The moth flapped its wings against the screen of the kitchen window, drawing our black cat's attention. The latter jumped onto the wooden table, which abutted the window, his attention rapt by the fluttery wings, the tap-tap-tap they made against the screen. His paws set themselves squarely on the table's edge, his head moved ever so slightly as the moth went in and out of his field of vision. At the open window, I sipped White Peony, its white tea essence smooth and barely sweet in my mouth. Soon, our gray cat joined the party. More impetuous, she flailed her brindled paw impotently at the disappearing moth. The prospective prey now gone, both cats dispersed into the living room, jumping down with a thump.

The breeze rustled, drawing itself through the window, and I felt it against my cheeks. I heard the neighborhood kids, their voices occasionally breaking the silence. A garage door clanked open, and our neighbor's yellow Volkswagen Bug emerged. I waved to her as she sped by. It was already early afternoon, and I rose to prepare dinner.
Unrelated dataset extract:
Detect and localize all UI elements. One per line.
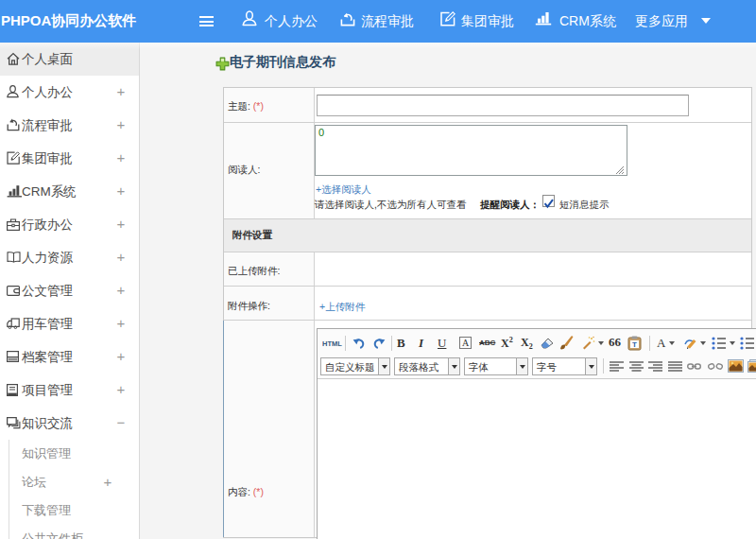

Contents from our friends' CSA box sat waiting in the fridge. For a week, we would sample the bounty from a local farm, thanks to our friends, now traveling overseas. Beets with their chard-like leaves, mixed lettuces, along with giant cucumbers and a kohlrabi, packed our small fridge to its limit. I peered into the leafy thicket and pulled out my quarry: a tangled bunch of basil, still caked with soil, in a plastic bag. Its scent tingled my nostrils, and I set out to make pesto for dinner.

I washed the leaves, the dirt rinsed away in a thin, dark rivulet. I culled them, stemmed, now in a dark green mass and watched the varied-sized fronds whirred about in the blender, slicked with olive oil and headily aromatic with bits of chopped garlic.

We sat down to dinner, plates of steaming noodles topped with pesto sauce. I filled our cups with more White Peony -only mildly-caffeinating as it was now early evening. I thought of, in years past, going to the Saigon outdoors market with my mom. We passed vendors with their rickety tables, underneath canvas awnings. The tables groaned under the weight of piled-high produce and meat. Sights and smells pressed on me: flayed fish with silvery fins, a cage of squawking chickens, the rank smell of the abattoir from the dangling pigs on makeshift hooks. I held my mom's hand tightly as we walked through the din; vendors, shoppers, a leper with his outstretched stump of a limb, all in a blur.
Now, we sipped our tea and ate pasta with pesto in the fading light as clouds scudded by. The rich basil taste lingered long after we finished dinner.